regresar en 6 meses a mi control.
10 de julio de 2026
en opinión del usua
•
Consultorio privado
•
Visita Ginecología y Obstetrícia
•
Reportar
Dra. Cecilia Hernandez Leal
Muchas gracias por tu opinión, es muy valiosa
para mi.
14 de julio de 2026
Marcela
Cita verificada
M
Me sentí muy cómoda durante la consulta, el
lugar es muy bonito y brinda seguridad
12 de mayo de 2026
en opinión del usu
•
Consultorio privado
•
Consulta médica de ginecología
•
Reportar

» **Activity**
Please return only the lines from the one that contains "10 de julio de 2026" through the final line of the entries, each exactly as written.

» **Your solution**
10 de julio de 2026
en opinión del usua
•
Consultorio privado
•
Visita Ginecología y Obstetrícia
•
Reportar
Dra. Cecilia Hernandez Leal
Muchas gracias por tu opinión, es muy valiosa
para mi.
14 de julio de 2026
Marcela
Cita verificada
M
Me sentí muy cómoda durante la consulta, el
lugar es muy bonito y brinda seguridad
12 de mayo de 2026
en opinión del usu
•
Consultorio privado
•
Consulta médica de ginecología
•
Reportar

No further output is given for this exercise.